[Stored records]
####
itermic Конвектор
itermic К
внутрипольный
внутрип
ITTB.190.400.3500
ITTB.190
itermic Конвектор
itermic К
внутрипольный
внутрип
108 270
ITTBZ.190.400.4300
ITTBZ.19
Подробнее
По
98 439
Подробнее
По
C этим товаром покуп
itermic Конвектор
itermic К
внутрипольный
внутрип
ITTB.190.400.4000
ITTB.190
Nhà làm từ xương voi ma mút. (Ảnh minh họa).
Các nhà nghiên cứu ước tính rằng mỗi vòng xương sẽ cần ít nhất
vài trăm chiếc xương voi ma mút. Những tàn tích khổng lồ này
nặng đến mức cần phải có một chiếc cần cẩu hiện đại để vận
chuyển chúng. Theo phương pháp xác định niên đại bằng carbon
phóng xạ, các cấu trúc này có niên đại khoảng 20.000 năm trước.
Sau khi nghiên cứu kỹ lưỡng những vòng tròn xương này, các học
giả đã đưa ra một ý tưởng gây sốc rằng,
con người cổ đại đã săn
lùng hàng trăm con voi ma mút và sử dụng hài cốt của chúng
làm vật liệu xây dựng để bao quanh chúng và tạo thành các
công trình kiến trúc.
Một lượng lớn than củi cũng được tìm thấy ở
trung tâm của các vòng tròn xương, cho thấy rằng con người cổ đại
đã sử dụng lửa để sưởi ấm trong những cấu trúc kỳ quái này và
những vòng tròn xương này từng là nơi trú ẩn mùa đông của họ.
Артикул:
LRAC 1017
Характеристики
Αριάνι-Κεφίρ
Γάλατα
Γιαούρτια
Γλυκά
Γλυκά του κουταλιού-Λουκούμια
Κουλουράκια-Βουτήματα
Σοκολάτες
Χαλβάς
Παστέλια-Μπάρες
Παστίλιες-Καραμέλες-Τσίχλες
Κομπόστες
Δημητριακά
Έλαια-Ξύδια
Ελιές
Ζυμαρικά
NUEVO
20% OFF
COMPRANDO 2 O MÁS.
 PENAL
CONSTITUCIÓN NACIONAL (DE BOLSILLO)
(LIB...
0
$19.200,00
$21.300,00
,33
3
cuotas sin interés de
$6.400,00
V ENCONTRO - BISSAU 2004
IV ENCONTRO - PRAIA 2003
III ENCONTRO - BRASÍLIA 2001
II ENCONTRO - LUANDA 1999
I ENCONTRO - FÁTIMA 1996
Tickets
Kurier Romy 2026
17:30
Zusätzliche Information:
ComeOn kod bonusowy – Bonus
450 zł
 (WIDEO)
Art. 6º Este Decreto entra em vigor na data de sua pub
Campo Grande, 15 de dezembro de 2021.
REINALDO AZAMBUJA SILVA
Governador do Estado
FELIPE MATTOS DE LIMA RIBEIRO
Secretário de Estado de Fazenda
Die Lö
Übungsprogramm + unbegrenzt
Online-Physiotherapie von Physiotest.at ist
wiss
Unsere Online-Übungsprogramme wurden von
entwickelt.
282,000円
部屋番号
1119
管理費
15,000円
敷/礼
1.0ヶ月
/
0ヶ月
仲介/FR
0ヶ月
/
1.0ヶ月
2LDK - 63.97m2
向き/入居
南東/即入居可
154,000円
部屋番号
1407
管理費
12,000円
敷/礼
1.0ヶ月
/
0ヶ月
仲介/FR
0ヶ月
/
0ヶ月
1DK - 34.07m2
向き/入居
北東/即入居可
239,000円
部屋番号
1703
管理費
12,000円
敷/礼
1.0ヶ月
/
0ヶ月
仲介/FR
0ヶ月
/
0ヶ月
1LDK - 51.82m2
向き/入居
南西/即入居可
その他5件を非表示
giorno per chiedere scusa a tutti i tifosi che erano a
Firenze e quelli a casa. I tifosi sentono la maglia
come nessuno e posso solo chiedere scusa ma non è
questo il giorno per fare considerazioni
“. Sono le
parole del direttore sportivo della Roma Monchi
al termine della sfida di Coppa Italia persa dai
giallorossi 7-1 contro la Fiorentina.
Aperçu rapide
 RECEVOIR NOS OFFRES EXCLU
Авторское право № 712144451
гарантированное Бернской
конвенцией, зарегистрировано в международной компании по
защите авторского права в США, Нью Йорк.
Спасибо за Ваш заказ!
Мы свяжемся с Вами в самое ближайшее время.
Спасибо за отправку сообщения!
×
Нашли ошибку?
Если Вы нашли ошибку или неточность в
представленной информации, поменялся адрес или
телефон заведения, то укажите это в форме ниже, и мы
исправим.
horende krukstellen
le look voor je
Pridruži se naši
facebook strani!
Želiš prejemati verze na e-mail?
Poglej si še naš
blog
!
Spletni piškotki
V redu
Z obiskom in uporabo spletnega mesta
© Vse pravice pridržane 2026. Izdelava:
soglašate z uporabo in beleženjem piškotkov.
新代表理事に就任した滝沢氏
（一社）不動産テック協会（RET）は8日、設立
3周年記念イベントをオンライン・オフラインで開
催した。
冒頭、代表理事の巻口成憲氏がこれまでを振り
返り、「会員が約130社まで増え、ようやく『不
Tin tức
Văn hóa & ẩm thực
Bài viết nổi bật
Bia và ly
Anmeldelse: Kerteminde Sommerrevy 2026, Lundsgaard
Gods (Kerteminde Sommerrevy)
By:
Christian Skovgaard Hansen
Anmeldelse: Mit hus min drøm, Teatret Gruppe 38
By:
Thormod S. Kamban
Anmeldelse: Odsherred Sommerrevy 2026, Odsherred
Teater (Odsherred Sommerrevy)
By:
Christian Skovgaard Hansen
####
From the first line of the records above down to the line containing "vài trăm chiếc", repeat each line exactly as written. Include both of those lines and add nothing.

REPLY:
itermic Конвектор
itermic К
внутрипольный
внутрип
ITTB.190.400.3500
ITTB.190
itermic Конвектор
itermic К
внутрипольный
внутрип
108 270
ITTBZ.190.400.4300
ITTBZ.19
Подробнее
По
98 439
Подробнее
По
C этим товаром покуп
itermic Конвектор
itermic К
внутрипольный
внутрип
ITTB.190.400.4000
ITTB.190
Nhà làm từ xương voi ma mút. (Ảnh minh họa).
Các nhà nghiên cứu ước tính rằng mỗi vòng xương sẽ cần ít nhất
vài trăm chiếc xương voi ma mút. Những tàn tích khổng lồ này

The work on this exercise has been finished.